● **Given records**:

.....

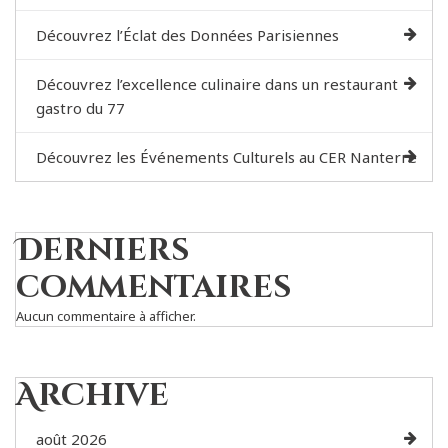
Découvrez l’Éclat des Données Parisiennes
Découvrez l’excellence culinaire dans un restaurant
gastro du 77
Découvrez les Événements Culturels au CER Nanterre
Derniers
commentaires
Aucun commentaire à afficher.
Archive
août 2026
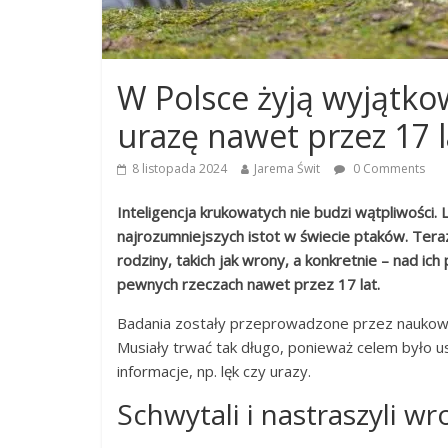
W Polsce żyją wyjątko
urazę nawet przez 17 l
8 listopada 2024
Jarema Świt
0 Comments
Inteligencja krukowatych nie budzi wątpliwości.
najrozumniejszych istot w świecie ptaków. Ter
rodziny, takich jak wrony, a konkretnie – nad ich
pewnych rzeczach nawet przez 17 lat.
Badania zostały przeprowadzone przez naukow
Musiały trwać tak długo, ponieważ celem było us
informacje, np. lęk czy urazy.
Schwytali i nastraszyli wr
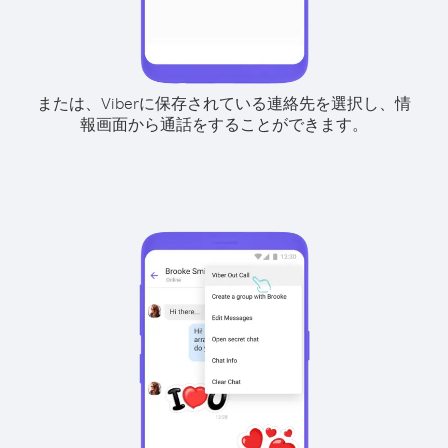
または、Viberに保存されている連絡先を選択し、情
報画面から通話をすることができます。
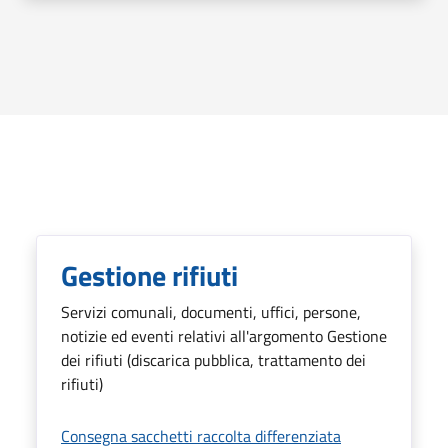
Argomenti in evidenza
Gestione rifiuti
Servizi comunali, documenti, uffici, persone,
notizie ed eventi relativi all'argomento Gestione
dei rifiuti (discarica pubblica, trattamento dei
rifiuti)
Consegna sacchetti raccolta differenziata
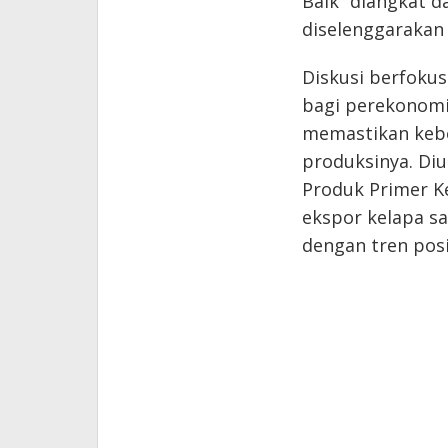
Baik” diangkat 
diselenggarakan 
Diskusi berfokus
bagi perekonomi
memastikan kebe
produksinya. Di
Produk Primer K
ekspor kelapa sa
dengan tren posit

.....

● **Task to complete**: Starting with the top line, write out all the data above exactly; keep the pictures out.

● **Task solution**:
Découvrez l’Éclat des Données Parisiennes
Découvrez l’excellence culinaire dans un restaurant
gastro du 77
Découvrez les Événements Culturels au CER Nanterre
Derniers
commentaires
Aucun commentaire à afficher.
Archive
août 2026
W Polsce żyją wyjątko
urazę nawet przez 17 l
8 listopada 2024
Jarema Świt
0 Comments
Inteligencja krukowatych nie budzi wątpliwości.
najrozumniejszych istot w świecie ptaków. Ter
rodziny, takich jak wrony, a konkretnie – nad ich
pewnych rzeczach nawet przez 17 lat.
Badania zostały przeprowadzone przez naukow
Musiały trwać tak długo, ponieważ celem było us
informacje, np. lęk czy urazy.
Schwytali i nastraszyli wr
または、Viberに保存されている連絡先を選択し、情
報画面から通話をすることができます。
Argomenti in evidenza
Gestione rifiuti
Servizi comunali, documenti, uffici, persone,
notizie ed eventi relativi all'argomento Gestione
dei rifiuti (discarica pubblica, trattamento dei
rifiuti)
Consegna sacchetti raccolta differenziata
Baik” diangkat 
diselenggarakan 
Diskusi berfokus
bagi perekonomi
memastikan kebe
produksinya. Di
Produk Primer K
ekspor kelapa sa
dengan tren posit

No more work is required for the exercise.